━━━ Input for this task

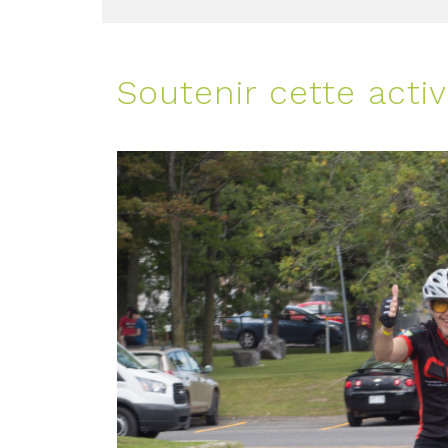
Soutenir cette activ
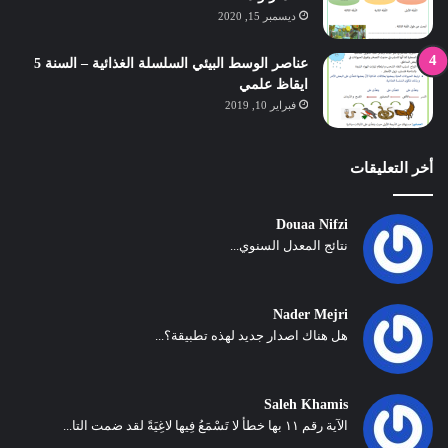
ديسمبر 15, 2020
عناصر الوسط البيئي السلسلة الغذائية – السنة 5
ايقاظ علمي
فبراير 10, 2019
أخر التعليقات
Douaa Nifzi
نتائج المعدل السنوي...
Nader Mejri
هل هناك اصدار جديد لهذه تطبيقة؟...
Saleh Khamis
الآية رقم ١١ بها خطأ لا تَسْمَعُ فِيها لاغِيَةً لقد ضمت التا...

━━━━━━

**Exercise requirements**
All records above are to be printed exactly, minus the pictures they contain.

**Task result**
Soutenir cette activ
ديسمبر 15, 2020
عناصر الوسط البيئي السلسلة الغذائية – السنة 5
ايقاظ علمي
فبراير 10, 2019
أخر التعليقات
Douaa Nifzi
نتائج المعدل السنوي...
Nader Mejri
هل هناك اصدار جديد لهذه تطبيقة؟...
Saleh Khamis
الآية رقم ١١ بها خطأ لا تَسْمَعُ فِيها لاغِيَةً لقد ضمت التا...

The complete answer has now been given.